Package detail

saxen

nikku445.9kMIT10.0.0

A tiny, super fast, namespace aware sax-style XML parser written in plain JavaScript

xml, sax, parser, pure

readme

/saxen/ parser

CI Codecov

A tiny, super fast, namespace aware sax-style XML parser written in plain JavaScript.

Features

  • (optional) entity decoding and attribute parsing
  • (optional) namespace aware
  • element / attribute normalization in namespaced mode
  • tiny (2.6Kb minified + gzipped)
  • pretty damn fast

Usage

var {
  Parser
} = require('saxen');

var parser = new Parser();

// enable namespace parsing: element prefixes will
// automatically adjusted to the ones configured here
// elements in other namespaces will still be processed
parser.ns({
  'http://foo': 'foo',
  'http://bar': 'bar'
});

parser.on('openTag', function(elementName, attrGetter, decodeEntities, selfClosing, getContext) {

  elementName;
  // with prefix, i.e. foo:blub

  var attrs = attrGetter();
  // { 'bar:aa': 'A', ... }
});

parser.parse('<blub xmlns="http://foo" xmlns:bar="http://bar" bar:aa="A" />');

Supported Hooks

We support the following parse hooks:

  • openTag(elementName, attrGetter, decodeEntities, selfClosing, contextGetter)
  • closeTag(elementName, decodeEntities, selfClosing, contextGetter)
  • error(err, contextGetter)
  • warn(warning, contextGetter)
  • text(value, decodeEntities, contextGetter)
  • cdata(value, contextGetter)
  • comment(value, decodeEntities, contextGetter)
  • attention(str, decodeEntities, contextGetter)
  • question(str, contextGetter)

In contrast to error, warn receives recoverable errors, such as malformed attributes.

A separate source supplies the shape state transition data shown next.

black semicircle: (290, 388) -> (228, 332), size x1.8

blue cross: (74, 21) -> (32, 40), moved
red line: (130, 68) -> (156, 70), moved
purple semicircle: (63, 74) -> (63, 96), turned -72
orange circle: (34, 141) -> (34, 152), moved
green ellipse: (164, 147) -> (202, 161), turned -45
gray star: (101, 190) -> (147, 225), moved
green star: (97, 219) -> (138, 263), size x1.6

In proxy mode, openTag and closeTag a view of the current element replaces the raw element name. In addition element attributes are not passed as a getter to openTag. Instead, they get exposed via the element.attrs:

  • openTag(element, decodeEntities, selfClosing, contextGetter)
  • closeTag(element, selfClosing, contextGetter)

Namespace Handling

In namespace mode, the parser will adjust tag and attribute namespace prefixes before passing the elements name to openTag or closeTag. To do that, you need to configure default prefixes for wellknown namespaces:

parser.ns({
  'http://foo': 'foo',
  'http://bar': 'bar'
});

To skip the adjustment and still process namespace information:

parser.ns();

Proxy Mode

In this mode, the first argument passed to openTag and closeTag is an object that exposes more internal XML parse state. This needs to be explicity enabled by instantiating the parser with { proxy: true }.

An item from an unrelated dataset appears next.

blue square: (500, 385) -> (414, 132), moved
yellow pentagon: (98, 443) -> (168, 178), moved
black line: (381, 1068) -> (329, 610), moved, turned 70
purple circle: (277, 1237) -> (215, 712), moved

// instantiate parser with proxy=true
var parser = new Parser({ proxy: true });

parser.ns({
  'http://foo-ns': 'foo'
});

parser.on('openTag', function(el, decodeEntities, selfClosing, getContext) {
  el.originalName; // root
  el.name; // foo:root
  el.attrs; // { 'xmlns:foo': ..., id: '1' }
  el.ns; // { xmlns: 'foo', foo: 'foo', foo$uri: 'http://foo-ns' }
});

parser.parse('<root xmlns:foo="http://foo-ns" id="1" />')

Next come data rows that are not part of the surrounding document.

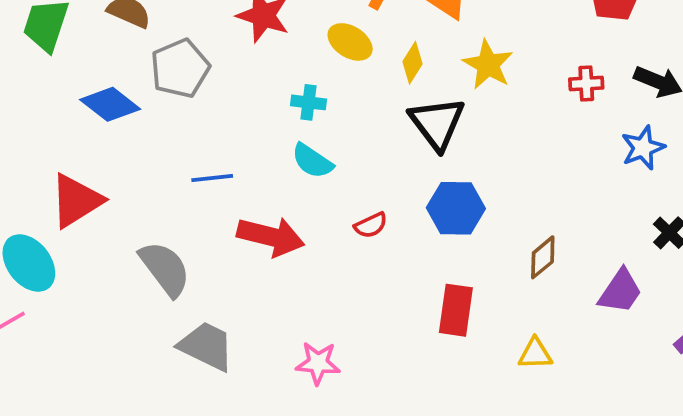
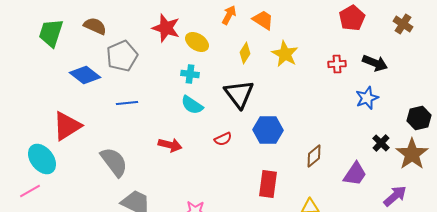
yellow ellipse: (350, 42) -> (197, 42), moved
black triangle: (437, 123) -> (239, 94), moved
blue line: (212, 178) -> (127, 103), moved
red arrow: (271, 237) -> (170, 145), size x0.7

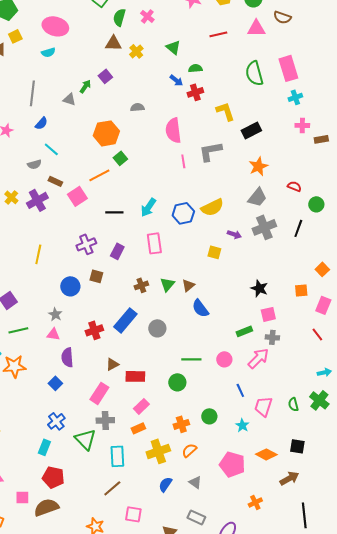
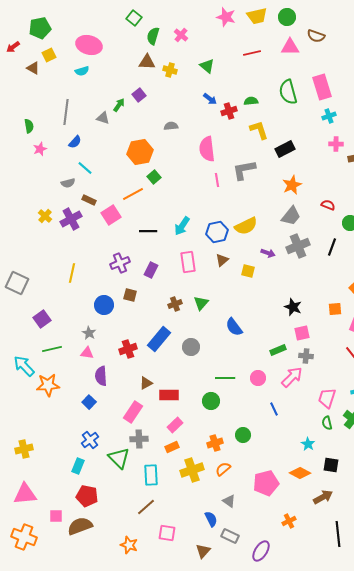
yellow cross: (136, 51) -> (170, 70), turned -32
green semicircle: (195, 68) -> (251, 101), moved
brown triangle: (188, 285) -> (222, 260), moved
pink trapezoid: (263, 406) -> (327, 398), moved
cyan star: (242, 425) -> (308, 444), moved
pink pentagon: (232, 464) -> (266, 483), turned -30
blue semicircle: (165, 484) -> (211, 519), moved, turned 119

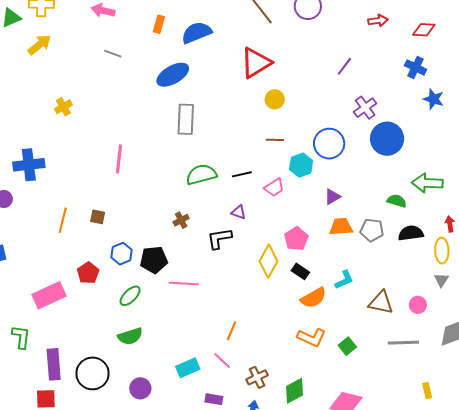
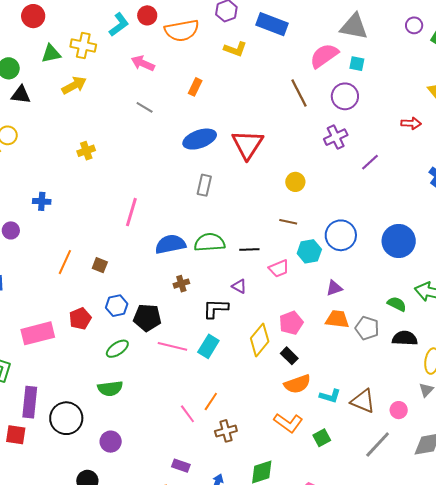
blue semicircle: (197, 33) -> (170, 244), moved
red triangle: (256, 63) -> (247, 144), moved, turned -36
purple cross: (365, 108) -> (336, 137), moved
gray rectangle: (186, 119) -> (204, 185), size x0.7
blue cross: (29, 165) -> (42, 201), size x0.6
cyan L-shape: (344, 280) -> (330, 396), moved, turned 30
gray line: (403, 343) -> (378, 444), turned -56
pink line: (222, 361) -> (187, 414), moved
cyan rectangle: (188, 368) -> (208, 346), moved, turned -45
brown cross: (257, 377) -> (226, 431), moved

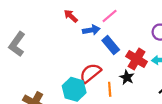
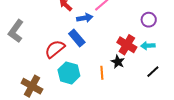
blue rectangle: (111, 45) -> (77, 38), moved
red semicircle: (90, 73) -> (55, 49), moved

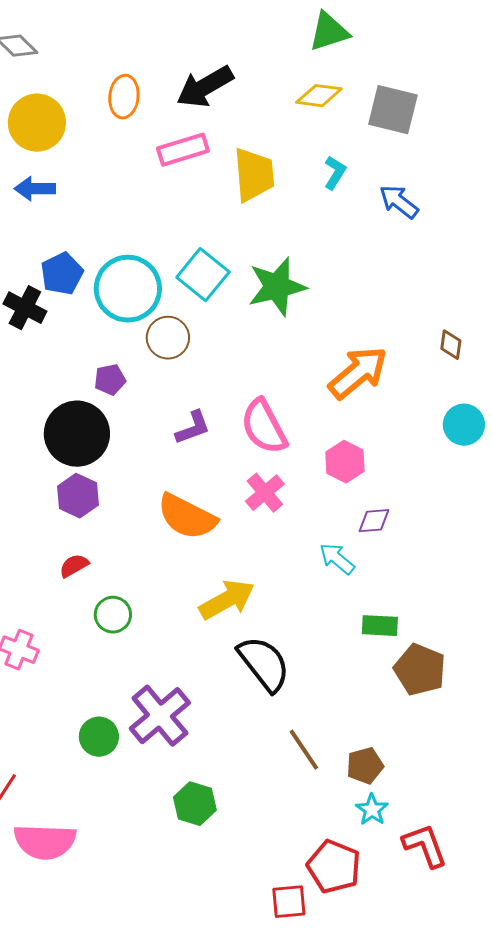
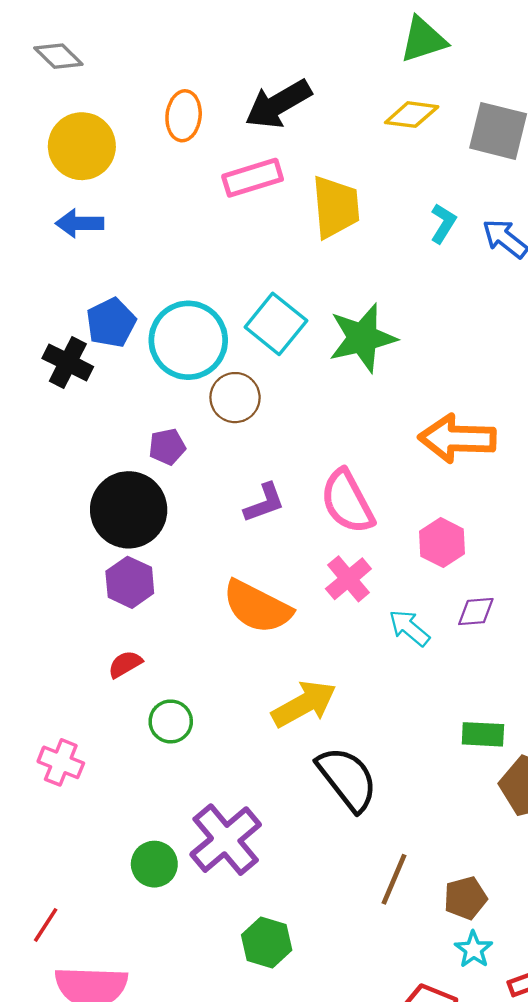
cyan L-shape: (335, 173) -> (443, 223), moved
orange arrow: (358, 373) -> (457, 438), turned -138
cyan arrow: (337, 559) -> (409, 628), moved
brown line: (304, 750) -> (394, 879), turned 57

Proxy mode comes with a performance penelty of roughly five percent.

Caution! For performance reasons the exposed element is a simple view into the current parser state. Because of that, it will change with the parser advancing and cannot be cached. If you would like to retain a persistent copy of the values, create a shallow clone:

parser.on('openTag', function(el) {
  var copy = Object.assign({}, el);
  // copy, ready to keep around
});

Non-Features

/saxen/ lacks some features known in other XML parsers such as sax-js:

  • no support for parsing loose documents, such as arbitrary HTML snippets
  • no support for text trimming
  • no automatic entity decoding
  • no automatic attribute parsing

...and that is ok ❤.

Credits

We build on the awesome work done by easysax.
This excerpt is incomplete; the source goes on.